[Problem details] Your answer must be an exact repetition of every record.

Entries taken from a collection:
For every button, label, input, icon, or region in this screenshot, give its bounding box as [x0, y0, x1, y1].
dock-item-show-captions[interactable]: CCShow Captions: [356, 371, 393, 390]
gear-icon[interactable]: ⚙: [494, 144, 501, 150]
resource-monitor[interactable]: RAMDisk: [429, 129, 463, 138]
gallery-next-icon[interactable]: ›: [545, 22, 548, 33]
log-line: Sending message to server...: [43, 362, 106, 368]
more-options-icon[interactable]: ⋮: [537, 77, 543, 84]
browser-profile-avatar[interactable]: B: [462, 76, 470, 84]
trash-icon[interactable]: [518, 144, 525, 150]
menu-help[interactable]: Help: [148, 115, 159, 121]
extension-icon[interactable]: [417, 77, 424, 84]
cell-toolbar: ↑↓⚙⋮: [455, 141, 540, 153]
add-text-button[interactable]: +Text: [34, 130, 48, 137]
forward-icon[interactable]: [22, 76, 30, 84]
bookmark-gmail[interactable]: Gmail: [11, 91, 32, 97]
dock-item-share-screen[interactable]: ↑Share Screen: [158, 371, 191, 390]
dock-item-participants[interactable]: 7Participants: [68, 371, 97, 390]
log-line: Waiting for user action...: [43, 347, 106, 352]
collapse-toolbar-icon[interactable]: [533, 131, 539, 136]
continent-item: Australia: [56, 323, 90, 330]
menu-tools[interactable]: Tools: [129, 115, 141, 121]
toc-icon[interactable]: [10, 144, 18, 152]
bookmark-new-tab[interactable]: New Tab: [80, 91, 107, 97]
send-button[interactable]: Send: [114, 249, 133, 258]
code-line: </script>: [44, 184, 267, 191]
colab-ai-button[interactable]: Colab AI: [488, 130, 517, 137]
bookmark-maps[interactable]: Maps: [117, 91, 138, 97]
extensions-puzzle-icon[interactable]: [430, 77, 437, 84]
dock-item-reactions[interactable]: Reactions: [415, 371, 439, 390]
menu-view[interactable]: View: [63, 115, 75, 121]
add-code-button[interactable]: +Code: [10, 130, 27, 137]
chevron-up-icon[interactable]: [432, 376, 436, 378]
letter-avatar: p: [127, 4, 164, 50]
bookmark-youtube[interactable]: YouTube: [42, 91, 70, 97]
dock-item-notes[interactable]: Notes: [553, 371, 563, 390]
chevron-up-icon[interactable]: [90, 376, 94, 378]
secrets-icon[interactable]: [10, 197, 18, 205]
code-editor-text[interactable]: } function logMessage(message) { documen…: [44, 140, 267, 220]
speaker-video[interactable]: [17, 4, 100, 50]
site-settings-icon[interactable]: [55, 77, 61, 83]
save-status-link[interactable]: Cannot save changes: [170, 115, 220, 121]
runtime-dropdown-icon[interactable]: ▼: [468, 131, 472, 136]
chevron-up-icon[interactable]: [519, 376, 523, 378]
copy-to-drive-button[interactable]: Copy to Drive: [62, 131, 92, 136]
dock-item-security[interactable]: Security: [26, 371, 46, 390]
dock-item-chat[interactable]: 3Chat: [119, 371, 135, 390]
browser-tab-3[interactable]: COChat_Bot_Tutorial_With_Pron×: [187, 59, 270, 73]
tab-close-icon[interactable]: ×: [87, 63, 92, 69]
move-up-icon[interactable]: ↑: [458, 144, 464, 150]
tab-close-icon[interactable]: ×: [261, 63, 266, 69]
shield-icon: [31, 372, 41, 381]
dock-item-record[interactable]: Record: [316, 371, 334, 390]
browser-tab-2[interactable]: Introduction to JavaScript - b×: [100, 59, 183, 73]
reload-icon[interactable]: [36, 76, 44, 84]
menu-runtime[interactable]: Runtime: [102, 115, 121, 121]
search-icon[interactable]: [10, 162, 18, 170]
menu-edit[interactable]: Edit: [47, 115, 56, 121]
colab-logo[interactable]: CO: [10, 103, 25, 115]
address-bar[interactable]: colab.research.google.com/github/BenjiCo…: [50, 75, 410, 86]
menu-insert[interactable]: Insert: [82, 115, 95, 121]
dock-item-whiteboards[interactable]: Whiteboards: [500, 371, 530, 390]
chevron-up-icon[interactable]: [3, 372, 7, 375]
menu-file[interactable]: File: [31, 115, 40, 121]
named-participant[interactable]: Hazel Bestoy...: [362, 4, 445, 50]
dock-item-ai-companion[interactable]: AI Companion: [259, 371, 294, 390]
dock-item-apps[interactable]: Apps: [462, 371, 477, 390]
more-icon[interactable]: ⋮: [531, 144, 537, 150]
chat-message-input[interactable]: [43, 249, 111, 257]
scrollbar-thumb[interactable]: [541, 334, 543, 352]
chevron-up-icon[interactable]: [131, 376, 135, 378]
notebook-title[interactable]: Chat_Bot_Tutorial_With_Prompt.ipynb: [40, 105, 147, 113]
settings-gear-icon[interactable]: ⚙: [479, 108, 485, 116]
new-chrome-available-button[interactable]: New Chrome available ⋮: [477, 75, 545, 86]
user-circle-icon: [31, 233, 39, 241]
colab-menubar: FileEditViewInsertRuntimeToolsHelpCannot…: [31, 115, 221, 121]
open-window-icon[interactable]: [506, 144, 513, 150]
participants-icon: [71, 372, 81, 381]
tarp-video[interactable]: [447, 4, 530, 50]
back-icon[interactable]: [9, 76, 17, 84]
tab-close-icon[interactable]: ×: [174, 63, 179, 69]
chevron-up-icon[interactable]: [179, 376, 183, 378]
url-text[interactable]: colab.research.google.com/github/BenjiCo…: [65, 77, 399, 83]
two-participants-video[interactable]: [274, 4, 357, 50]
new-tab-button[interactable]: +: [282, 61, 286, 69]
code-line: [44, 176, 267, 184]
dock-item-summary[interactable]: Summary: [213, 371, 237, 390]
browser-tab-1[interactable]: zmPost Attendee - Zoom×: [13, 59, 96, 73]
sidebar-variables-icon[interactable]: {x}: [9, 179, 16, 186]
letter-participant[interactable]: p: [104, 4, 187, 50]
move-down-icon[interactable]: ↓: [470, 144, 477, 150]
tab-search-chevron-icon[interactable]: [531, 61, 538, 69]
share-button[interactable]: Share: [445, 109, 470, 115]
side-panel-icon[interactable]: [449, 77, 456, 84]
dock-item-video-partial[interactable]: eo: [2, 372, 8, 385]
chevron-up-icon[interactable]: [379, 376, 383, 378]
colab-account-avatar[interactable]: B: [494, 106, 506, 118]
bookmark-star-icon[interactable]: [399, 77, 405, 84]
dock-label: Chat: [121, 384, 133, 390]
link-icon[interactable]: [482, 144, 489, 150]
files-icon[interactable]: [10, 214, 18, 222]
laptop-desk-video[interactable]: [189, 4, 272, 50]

[Exercise output]
For every button, label, input, icon, or region in this screenshot, give its bounding box as [x0, y0, x1, y1].
dock-item-show-captions[interactable]: CCShow Captions: [356, 371, 393, 390]
gear-icon[interactable]: ⚙: [494, 144, 501, 150]
resource-monitor[interactable]: RAMDisk: [429, 129, 463, 138]
gallery-next-icon[interactable]: ›: [545, 22, 548, 33]
log-line: Sending message to server...: [43, 362, 106, 368]
more-options-icon[interactable]: ⋮: [537, 77, 543, 84]
browser-profile-avatar[interactable]: B: [462, 76, 470, 84]
trash-icon[interactable]: [518, 144, 525, 150]
menu-help[interactable]: Help: [148, 115, 159, 121]
extension-icon[interactable]: [417, 77, 424, 84]
cell-toolbar: ↑↓⚙⋮: [455, 141, 540, 153]
add-text-button[interactable]: +Text: [34, 130, 48, 137]
forward-icon[interactable]: [22, 76, 30, 84]
bookmark-gmail[interactable]: Gmail: [11, 91, 32, 97]
dock-item-share-screen[interactable]: ↑Share Screen: [158, 371, 191, 390]
dock-item-participants[interactable]: 7Participants: [68, 371, 97, 390]
log-line: Waiting for user action...: [43, 347, 106, 352]
collapse-toolbar-icon[interactable]: [533, 131, 539, 136]
continent-item: Australia: [56, 323, 90, 330]
menu-tools[interactable]: Tools: [129, 115, 141, 121]
toc-icon[interactable]: [10, 144, 18, 152]
bookmark-new-tab[interactable]: New Tab: [80, 91, 107, 97]
send-button[interactable]: Send: [114, 249, 133, 258]
code-line: </script>: [44, 184, 267, 191]
colab-ai-button[interactable]: Colab AI: [488, 130, 517, 137]
bookmark-maps[interactable]: Maps: [117, 91, 138, 97]
extensions-puzzle-icon[interactable]: [430, 77, 437, 84]
dock-item-reactions[interactable]: Reactions: [415, 371, 439, 390]
menu-view[interactable]: View: [63, 115, 75, 121]
add-code-button[interactable]: +Code: [10, 130, 27, 137]
chevron-up-icon[interactable]: [432, 376, 436, 378]
letter-avatar: p: [127, 4, 164, 50]
bookmark-youtube[interactable]: YouTube: [42, 91, 70, 97]
dock-item-notes[interactable]: Notes: [553, 371, 563, 390]
chevron-up-icon[interactable]: [90, 376, 94, 378]
secrets-icon[interactable]: [10, 197, 18, 205]
code-editor-text[interactable]: } function logMessage(message) { documen…: [44, 140, 267, 220]
speaker-video[interactable]: [17, 4, 100, 50]
site-settings-icon[interactable]: [55, 77, 61, 83]
save-status-link[interactable]: Cannot save changes: [170, 115, 220, 121]
runtime-dropdown-icon[interactable]: ▼: [468, 131, 472, 136]
chevron-up-icon[interactable]: [519, 376, 523, 378]
copy-to-drive-button[interactable]: Copy to Drive: [62, 131, 92, 136]
dock-item-security[interactable]: Security: [26, 371, 46, 390]
dock-item-chat[interactable]: 3Chat: [119, 371, 135, 390]
browser-tab-3[interactable]: COChat_Bot_Tutorial_With_Pron×: [187, 59, 270, 73]
tab-close-icon[interactable]: ×: [87, 63, 92, 69]
move-up-icon[interactable]: ↑: [458, 144, 464, 150]
tab-close-icon[interactable]: ×: [261, 63, 266, 69]
shield-icon: [31, 372, 41, 381]
dock-item-record[interactable]: Record: [316, 371, 334, 390]
browser-tab-2[interactable]: Introduction to JavaScript - b×: [100, 59, 183, 73]
reload-icon[interactable]: [36, 76, 44, 84]
menu-runtime[interactable]: Runtime: [102, 115, 121, 121]
search-icon[interactable]: [10, 162, 18, 170]
menu-edit[interactable]: Edit: [47, 115, 56, 121]
colab-logo[interactable]: CO: [10, 103, 25, 115]
address-bar[interactable]: colab.research.google.com/github/BenjiCo…: [50, 75, 410, 86]
menu-insert[interactable]: Insert: [82, 115, 95, 121]
dock-item-whiteboards[interactable]: Whiteboards: [500, 371, 530, 390]
chevron-up-icon[interactable]: [3, 372, 7, 375]
menu-file[interactable]: File: [31, 115, 40, 121]
named-participant[interactable]: Hazel Bestoy...: [362, 4, 445, 50]
dock-item-ai-companion[interactable]: AI Companion: [259, 371, 294, 390]
dock-item-apps[interactable]: Apps: [462, 371, 477, 390]
more-icon[interactable]: ⋮: [531, 144, 537, 150]
chat-message-input[interactable]: [43, 249, 111, 257]
scrollbar-thumb[interactable]: [541, 334, 543, 352]
chevron-up-icon[interactable]: [131, 376, 135, 378]
notebook-title[interactable]: Chat_Bot_Tutorial_With_Prompt.ipynb: [40, 105, 147, 113]
settings-gear-icon[interactable]: ⚙: [479, 108, 485, 116]
new-chrome-available-button[interactable]: New Chrome available ⋮: [477, 75, 545, 86]
user-circle-icon: [31, 233, 39, 241]
colab-menubar: FileEditViewInsertRuntimeToolsHelpCannot…: [31, 115, 221, 121]
open-window-icon[interactable]: [506, 144, 513, 150]
participants-icon: [71, 372, 81, 381]
tarp-video[interactable]: [447, 4, 530, 50]
back-icon[interactable]: [9, 76, 17, 84]
tab-close-icon[interactable]: ×: [174, 63, 179, 69]
chevron-up-icon[interactable]: [179, 376, 183, 378]
url-text[interactable]: colab.research.google.com/github/BenjiCo…: [65, 77, 399, 83]
two-participants-video[interactable]: [274, 4, 357, 50]
new-tab-button[interactable]: +: [282, 61, 286, 69]
code-line: [44, 176, 267, 184]
dock-item-summary[interactable]: Summary: [213, 371, 237, 390]
browser-tab-1[interactable]: zmPost Attendee - Zoom×: [13, 59, 96, 73]
sidebar-variables-icon[interactable]: {x}: [9, 179, 16, 186]
letter-participant[interactable]: p: [104, 4, 187, 50]
move-down-icon[interactable]: ↓: [470, 144, 477, 150]
tab-search-chevron-icon[interactable]: [531, 61, 538, 69]
share-button[interactable]: Share: [445, 109, 470, 115]
side-panel-icon[interactable]: [449, 77, 456, 84]
dock-item-video-partial[interactable]: eo: [2, 372, 8, 385]
chevron-up-icon[interactable]: [379, 376, 383, 378]
colab-account-avatar[interactable]: B: [494, 106, 506, 118]
bookmark-star-icon[interactable]: [399, 77, 405, 84]
dock-label: Chat: [121, 384, 133, 390]
link-icon[interactable]: [482, 144, 489, 150]
files-icon[interactable]: [10, 214, 18, 222]
laptop-desk-video[interactable]: [189, 4, 272, 50]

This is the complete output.